The U.S. House of Representatives has given final approval to a bipartisan housing bill, sending it to President Donald Trump, who is expected to sign it, a move celebrated by organizations representing landlords and large property owners while the median U.S. monthly rent remains 17.2% higher than before the pandemic. The legislation, which passed the House 358-32 after Senate approval 85-5, is framed as an effort to lower housing costs and increase supply. However, it arrives as the Joint Center For Housing Studies at Harvard University reports existing home sales are at three-decade lows and inventories are rising due to high home buying costs, with "cost burdens for both renters and owners continu[ing] to climb, while assistance remains profoundly underfunded."
Who Profits from Scarcity
The bill aims to reduce federal regulations, streamline environmental reviews, and speed up the construction process, measures that primarily benefit developers and large property owners by reducing overhead and accelerating capital turnover.
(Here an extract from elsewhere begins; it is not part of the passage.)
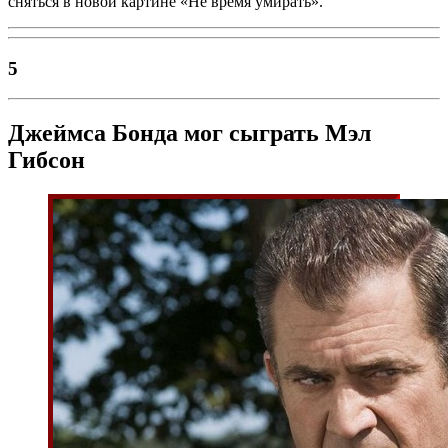
сняться в новой картине «Не время умирать».
5
Джеймса Бонда мог сыграть Мэл
Гибсон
While the legislation purports to curb the influence of corporate landlords by limiting their ability to purchase single-family homes, it notably does not include a Senate provision that would have required investors to sell newly constructed homes within seven years. This omission ensures that the speculative holding of housing as an asset, rather than a social good, remains largely unchallenged. The housing market has been in a slump dating back to 2022, when mortgage rates began to climb from pandemic-era lows, yet the underlying crisis of affordability persists. Sales of previously occupied U.S. homes have been hovering close to a 4-million annual pace going back to 2023, well short of the historical 5.2-million annual norm, indicating a market frozen by high prices and limited access for working people. The Economic Report of the President in April found a shortage of 10 million homes, a deficit that continues to drive up prices and rents, facilitating surplus extraction from the working class.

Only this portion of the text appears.